Problem description:

Given an unsorted array of integers nums, return the length of the longest consecutive elements sequence.

You must write an algorithm that runs in O(n) time.

Python solution Link to heading


# leetcode_128.py

class Solution:
    def longestConsecutive(self, nums: list[int]) -> int:
        if len(nums) == 0:
            return 0
        elif len(nums) == 1:
            return 1
        sorted_nums = sorted(set(nums))
        n = len(sorted_nums)
        count = 1
        max_count = 0
        for i in range(1, n):
            # if gap between current and previous element is greater than 1,
            # break current chain count, and check if it's greater than the
            # last recorded longest consecutive chain
            if sorted_nums[i] - sorted_nums[i - 1] > 1:
                if count > max_count:
                    max_count = count
                count = 0
            # otherwise just increase current chain count
            count += 1

        return max(max_count, count)

I wasn’t really confident in this solution, especially when handling edge cases like when the input array is made of all the same number, or with only one number, but it passes all test cases, so I’ll take it!
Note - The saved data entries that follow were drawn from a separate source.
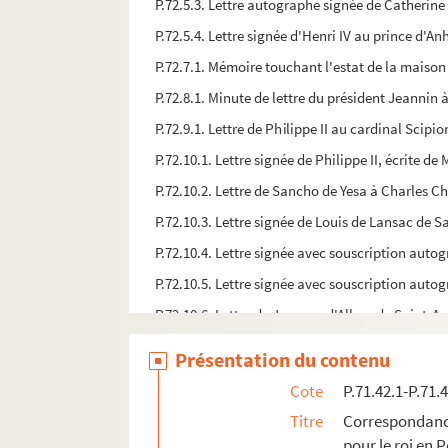
P.72.5.3. Lettre autographe signée de Catherine
P.72.5.4. Lettre signée d'Henri IV au prince d'Anh
P.72.7.1. Mémoire touchant l'estat de la maison
P.72.8.1. Minute de lettre du président Jeannin à
P.72.9.1. Lettre de Philippe II au cardinal Scipio
P.72.10.1. Lettre signée de Philippe II, écrite de
P.72.10.2. Lettre de Sancho de Yesa à Charles C
P.72.10.3. Lettre signée de Louis de Lansac de 
P.72.10.4. Lettre signée avec souscription auto
P.72.10.5. Lettre signée avec souscription auto
P.72.10.6. Lettre de Jacques d'Albon de Saint-
P.72.10.7. Lettre de Jacques d'Albon de Saint-
Présentation du contenu
P.72.11.1. Lettre autographe signée du père de B
Cote
P.71.42.1-P.71.
P.72.12.1. Lettre avec souscription autographe 
Titre
Correspondan
P.72.13.1. Lettre autographe signée de M. Févret
pour le roi en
Python statistics Link to heading
Runtime: 473 ms - beats 50.44% of python3 submissions.
Memory Usage: 28.5 MB - beats 27.06% of python3 submissions.
Complexity analysis Link to heading
  • Time: $ O(n) $, because of the for loop and not because of sorted(), since it runs in $ O(n ~ log ~ n) $ and not $ O(n) $.

    In truth, I’m not too sure if the for loop is truly the most expensive operation, since it’s true that it runs $ n $ times but all the operations inside it run in $ O(1) $. From this point of view the most expensive operation would be the sorting, and thus overall runtime would be $ O(n ~ log ~ n) $.

  • Space: $ O(n) $ because we create a sorted list out of the input array. We could have $ O(1) $ if we sorted the array in place, but I try to avoid doing that if possible, as to keep input separated from data structures generated within the driver/solution code.